The following is an interview with Michael Bhaskar, author of The Content Machine: Towards a Theory of Publishing from the Printing Press to the Digital Network.
This book is a ground-breaking study that demonstrates how publishing can survive and thrive in the digital age.
Q: As the title of your book suggests, you are in favour of finding a ‘Theory of Publishing’. Why do you think a theory of publishing is necessary and why do we need it now?
Michael Bhaskar: Despite employing millions of people around the world, it’s not clear what publishing actually is or means. When you look at the different kinds of publishing, different definitions, different histories, it doesn’t add up. It conflicts. So we need a better explanation, especially in today’s world, when anyone can be a publisher. What makes you a publisher in the first place? Also, there is plenty of literary, communications and media theory, but no publishing theory. Again, that doesn’t make sense as publishing is a critical part of literature, communication and media.
Q: ‘[P]ublishing is in crisis’. In your opinion, what is the greatest threat to the publishing industry as it exists today?
MB: The biggest threat to publishing is disintermediation – the cutting of publishers out of the value chain. This threat has been made much more serious by the Internet. It’s the nature of the network that many of the structural features of a publisher can be bypassed. We need to reinvent, and better understand the role if publishers are going to have a future. Publishing itself won’t go away; publishing is an essential activity in society. Publishers as they exist today, however, might.
Q: It has been mentioned again and again that the publishing industry is old-fashioned and therefore lagging behind in the modern world. In what way do you think it is necessary for publishing industry to adapt to a more modern standard?
Firstly, I think this is a myth. When you examine contemporary publishers they are much more sophisticated than people often give them credit for. When you look at publishers historically, they have actually been on the cutting edge of a host of developments, from advanced technology to new business practices. Publishers have lead the way for hundreds of years. That said, the nature of the digital challenge and disintermediation in particular, does mean there have to be huge changes.
The main thing is recognising that the core of what a publisher does has evolved. It used to be about making content available. Now it is about making markets and audiences for that content. In both cases I argue publishing is about amplification. It’s just that amplification means something different in the context of abundance created by the Internet. Marketing is the first thing. The next thing I would say is that publishers need more direct relationships, a ‘lean’ methodology that builds learning into their workflows and a greater range of products.
Q: Why would you recommend students read your book and how do they gain most from doing so?

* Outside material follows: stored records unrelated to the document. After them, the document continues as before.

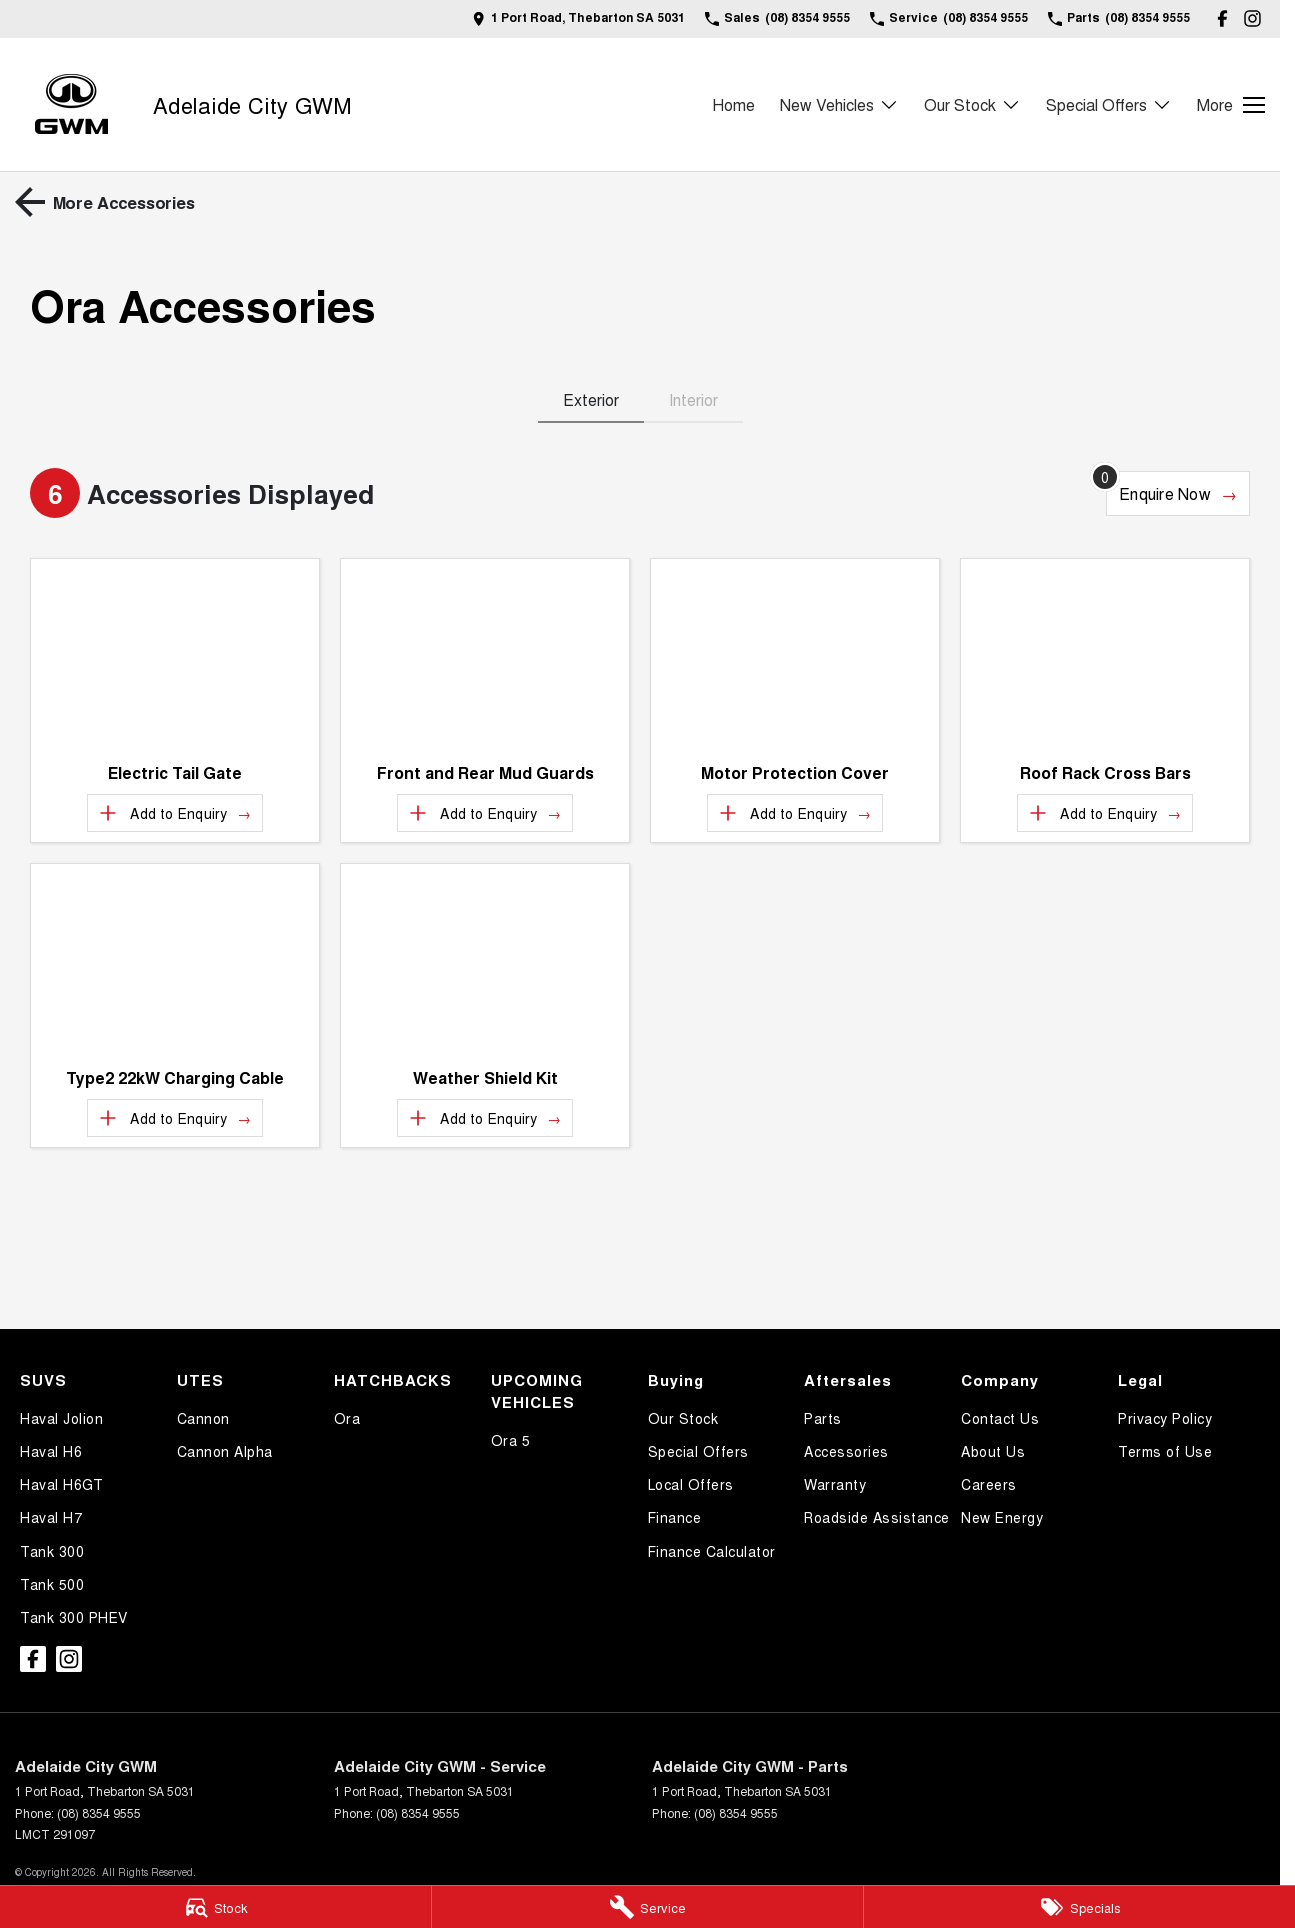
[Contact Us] (578, 18)
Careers (989, 1484)
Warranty (835, 1484)
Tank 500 (52, 1584)
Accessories (846, 1451)
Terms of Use (1165, 1451)
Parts (823, 1418)
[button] (175, 655)
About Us (993, 1451)
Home (733, 104)
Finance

My book aims to fuse the practical and the theoretical, the historical with the future oriented. Most books on publishing shy away from the big, deep questions. In today’s world, because of publishing’s great existential challenge, that no longer works. We all – students, academics, practitioners – have to get a better handle on the nature of publishing to ensure it stays vibrant, diverse and high quality. It’s an immense challenge and one the book, I hope, helps with in a way no one else has tried.